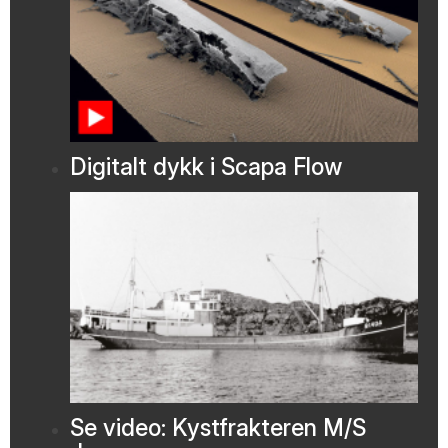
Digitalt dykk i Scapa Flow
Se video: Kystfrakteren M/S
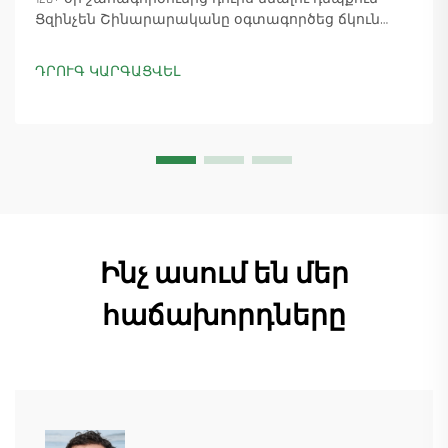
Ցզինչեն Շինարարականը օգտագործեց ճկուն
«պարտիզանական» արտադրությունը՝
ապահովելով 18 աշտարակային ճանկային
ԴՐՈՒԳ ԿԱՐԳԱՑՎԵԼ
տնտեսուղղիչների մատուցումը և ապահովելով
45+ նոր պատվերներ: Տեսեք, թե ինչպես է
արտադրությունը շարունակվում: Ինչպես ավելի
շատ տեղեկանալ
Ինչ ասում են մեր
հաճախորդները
==
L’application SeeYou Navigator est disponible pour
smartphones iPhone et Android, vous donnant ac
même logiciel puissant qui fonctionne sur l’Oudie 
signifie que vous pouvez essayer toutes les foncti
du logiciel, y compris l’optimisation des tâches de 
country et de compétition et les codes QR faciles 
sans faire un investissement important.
---
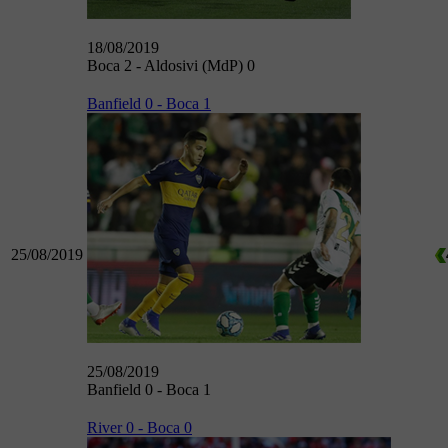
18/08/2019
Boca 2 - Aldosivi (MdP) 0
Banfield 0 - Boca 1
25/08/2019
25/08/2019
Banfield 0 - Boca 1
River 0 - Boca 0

=== EXERCISE ===
Print the line above containing "Digitalt dykk i Scapa Flow", the line containing "հաճախորդները", and everything between them, exactly as written. Pictures stay out.

=== THE ANSWER ===
Digitalt dykk i Scapa Flow
Se video: Kystfrakteren M/S
Ցզինչեն Շինարարականը օգտագործեց ճկուն
«պարտիզանական» արտադրությունը՝
ապահովելով 18 աշտարակային ճանկային
ԴՐՈՒԳ ԿԱՐԳԱՑՎԵԼ
տնտեսուղղիչների մատուցումը և ապահովելով
45+ նոր պատվերներ: Տեսեք, թե ինչպես է
արտադրությունը շարունակվում: Ինչպես ավելի
շատ տեղեկանալ
Ինչ ասում են մեր
հաճախորդները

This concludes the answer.